To cook pork: Heat up 2 tbsp of cooking oil and fry 4 cloves of minced garlic till fragrant. Add the pork and stir fry till just cooked. Let it cool down slightly and pour any residual gravy into a bowl. Divide in between the bowls of drained chestnuts and mushrooms to marinate in overnight.

 

Prepare lotus leaves: pass them through a wok-full of boiling water to soften it slightly then soak them overnight in pails of tap water.

 

If you want softer rice in the dumplings, soak them overnight in tap water. If not, it can be prepared the next day for a dumpling firmer in texture which is what Madam Lim prefers.

 

The day itself:

Line your kitchen floor with plastic and prepare some laundry poles for hanging the dumplings, with bundles of raffia string that have been soaked and softened in water for easy tying. Drain the leaves and pat them dry.

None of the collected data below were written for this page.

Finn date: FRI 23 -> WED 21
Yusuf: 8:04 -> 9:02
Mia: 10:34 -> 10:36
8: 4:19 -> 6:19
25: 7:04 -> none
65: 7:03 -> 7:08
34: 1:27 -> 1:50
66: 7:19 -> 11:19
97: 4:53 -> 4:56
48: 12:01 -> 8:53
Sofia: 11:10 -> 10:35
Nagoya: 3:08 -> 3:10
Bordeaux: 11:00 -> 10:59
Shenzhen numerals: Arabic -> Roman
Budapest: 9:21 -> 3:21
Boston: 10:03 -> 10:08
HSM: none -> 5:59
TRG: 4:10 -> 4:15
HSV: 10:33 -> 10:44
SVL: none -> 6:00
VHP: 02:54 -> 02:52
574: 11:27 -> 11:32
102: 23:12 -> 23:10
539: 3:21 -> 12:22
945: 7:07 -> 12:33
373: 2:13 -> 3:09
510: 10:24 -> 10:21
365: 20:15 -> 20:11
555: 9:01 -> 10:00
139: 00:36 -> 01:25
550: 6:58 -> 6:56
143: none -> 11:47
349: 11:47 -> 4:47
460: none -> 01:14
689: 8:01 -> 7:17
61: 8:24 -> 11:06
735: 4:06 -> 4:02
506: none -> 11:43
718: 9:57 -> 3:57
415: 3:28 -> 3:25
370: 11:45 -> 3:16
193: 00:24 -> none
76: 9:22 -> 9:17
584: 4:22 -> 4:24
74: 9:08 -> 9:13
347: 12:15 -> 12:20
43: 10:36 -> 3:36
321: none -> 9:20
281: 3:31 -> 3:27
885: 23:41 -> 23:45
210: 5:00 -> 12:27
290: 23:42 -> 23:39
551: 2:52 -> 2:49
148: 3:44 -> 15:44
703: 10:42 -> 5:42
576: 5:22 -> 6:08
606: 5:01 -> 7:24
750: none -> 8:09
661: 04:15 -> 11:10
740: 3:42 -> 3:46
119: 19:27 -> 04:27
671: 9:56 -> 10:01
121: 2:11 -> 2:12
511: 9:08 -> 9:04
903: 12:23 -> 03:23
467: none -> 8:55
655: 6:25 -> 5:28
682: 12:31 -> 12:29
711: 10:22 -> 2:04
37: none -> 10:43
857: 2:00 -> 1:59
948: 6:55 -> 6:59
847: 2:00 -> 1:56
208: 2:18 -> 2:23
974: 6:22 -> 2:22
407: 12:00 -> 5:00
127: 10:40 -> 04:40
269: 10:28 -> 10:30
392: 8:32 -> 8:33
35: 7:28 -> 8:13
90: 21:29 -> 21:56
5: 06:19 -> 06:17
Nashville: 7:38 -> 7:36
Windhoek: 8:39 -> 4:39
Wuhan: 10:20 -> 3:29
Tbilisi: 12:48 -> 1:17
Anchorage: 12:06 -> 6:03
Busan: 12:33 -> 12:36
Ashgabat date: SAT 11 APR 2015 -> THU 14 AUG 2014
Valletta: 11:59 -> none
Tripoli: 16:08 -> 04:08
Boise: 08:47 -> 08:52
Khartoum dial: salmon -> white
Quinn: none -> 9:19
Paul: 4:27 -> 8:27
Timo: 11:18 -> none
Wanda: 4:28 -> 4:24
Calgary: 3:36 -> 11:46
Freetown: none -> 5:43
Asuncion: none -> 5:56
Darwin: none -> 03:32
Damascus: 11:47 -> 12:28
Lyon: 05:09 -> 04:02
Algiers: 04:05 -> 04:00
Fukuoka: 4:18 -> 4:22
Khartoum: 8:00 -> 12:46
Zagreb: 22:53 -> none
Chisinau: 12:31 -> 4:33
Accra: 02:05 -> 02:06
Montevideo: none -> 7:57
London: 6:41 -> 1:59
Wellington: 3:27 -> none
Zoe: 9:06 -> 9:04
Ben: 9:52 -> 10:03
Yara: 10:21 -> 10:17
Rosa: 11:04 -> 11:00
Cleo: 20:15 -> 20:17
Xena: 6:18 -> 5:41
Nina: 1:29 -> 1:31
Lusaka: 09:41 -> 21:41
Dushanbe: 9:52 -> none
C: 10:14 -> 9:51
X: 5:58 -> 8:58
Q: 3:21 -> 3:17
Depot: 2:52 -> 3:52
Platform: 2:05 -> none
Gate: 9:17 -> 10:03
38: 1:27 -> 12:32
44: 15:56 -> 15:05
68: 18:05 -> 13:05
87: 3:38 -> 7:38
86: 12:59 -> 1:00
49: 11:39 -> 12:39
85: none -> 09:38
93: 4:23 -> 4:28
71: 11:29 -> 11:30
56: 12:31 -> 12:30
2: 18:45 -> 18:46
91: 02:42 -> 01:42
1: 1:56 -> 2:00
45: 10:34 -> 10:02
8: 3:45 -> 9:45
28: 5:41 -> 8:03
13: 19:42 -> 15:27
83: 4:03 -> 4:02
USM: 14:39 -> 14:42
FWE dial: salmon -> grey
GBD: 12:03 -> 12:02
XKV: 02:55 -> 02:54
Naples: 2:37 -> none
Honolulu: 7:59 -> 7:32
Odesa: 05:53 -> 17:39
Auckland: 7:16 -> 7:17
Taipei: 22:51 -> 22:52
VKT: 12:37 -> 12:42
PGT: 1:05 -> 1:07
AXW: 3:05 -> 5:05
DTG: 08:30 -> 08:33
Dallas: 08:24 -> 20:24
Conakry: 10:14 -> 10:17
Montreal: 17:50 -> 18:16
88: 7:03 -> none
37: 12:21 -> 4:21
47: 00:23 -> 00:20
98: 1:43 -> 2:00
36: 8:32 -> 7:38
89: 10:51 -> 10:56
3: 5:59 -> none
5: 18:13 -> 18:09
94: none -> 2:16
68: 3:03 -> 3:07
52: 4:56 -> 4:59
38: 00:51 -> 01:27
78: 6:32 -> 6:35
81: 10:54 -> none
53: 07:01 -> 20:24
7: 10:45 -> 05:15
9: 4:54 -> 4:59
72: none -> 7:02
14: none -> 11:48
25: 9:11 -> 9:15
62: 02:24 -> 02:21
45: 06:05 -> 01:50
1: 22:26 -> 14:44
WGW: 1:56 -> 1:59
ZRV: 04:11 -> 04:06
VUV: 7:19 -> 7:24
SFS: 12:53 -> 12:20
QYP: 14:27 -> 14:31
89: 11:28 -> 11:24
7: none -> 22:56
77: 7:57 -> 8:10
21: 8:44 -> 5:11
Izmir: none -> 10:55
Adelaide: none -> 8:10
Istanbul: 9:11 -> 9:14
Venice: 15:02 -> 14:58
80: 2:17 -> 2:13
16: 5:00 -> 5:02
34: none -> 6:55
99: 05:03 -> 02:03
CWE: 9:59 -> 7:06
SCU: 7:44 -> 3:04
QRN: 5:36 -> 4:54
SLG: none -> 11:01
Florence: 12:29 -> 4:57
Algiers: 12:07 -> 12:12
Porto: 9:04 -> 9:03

Discard any torn ones with large holes.

 

If you have soaked rice the night before, drain it well. Heat up 2 tbsp of cooking oil and fry 4 cloves of minced garlic till fragrant. Add the rice and stir fry well to coat the grains with oil. Season with 2 tbsp superior black soy sauce, salt to taste; and a generous dash of pepper as well as five-spice powder. Let it cool down.

 

Steam the salted eggs for 12 to 15 minutes, let it cool down slightly and remove the shell. Set aside the egg whites to consume later, and halve each yolk.

 

To facilitate any first-timers, here’s a video showing a step-by-step (and very much slowed down!) demonstration of how to wrap a dumpling.

 

To fill the bak zhang, select 2 leaves and place the tail end of one lining up with the top end of the other. Form them into a conical shape, then pack 1 tbsp of rice inside, fill 4 to 5 cubes of meat, a mushroom, a chestnut, half an egg yolk if using, and spread 1 tbsp of hae bee hiam over this. Cover with about 1.5 tbsp more rice, packing it in firmly with the back of the spoon. Fold over and form the conical dumpling shape, then fasten firmly with 2 rounds of raffia. Ensure that the rice is well-packed inside with no holes in the leaves, fasten firmly with the raffia or else the dumpling will be waterlogged during the cooking process later. Repeat till all the filling is used up.

 

Immerse dumplings in a large pot of well-salted water and boil for 90 minutes or until the rice is well-cooked to your liking. Hang on the poles to cool completely and wait till the next day to consume so the flavours can meld. Leftovers can be refrigerated for up to a week, and frozen for up to 2 months. Steam for 15 to 20 minutes to reheat.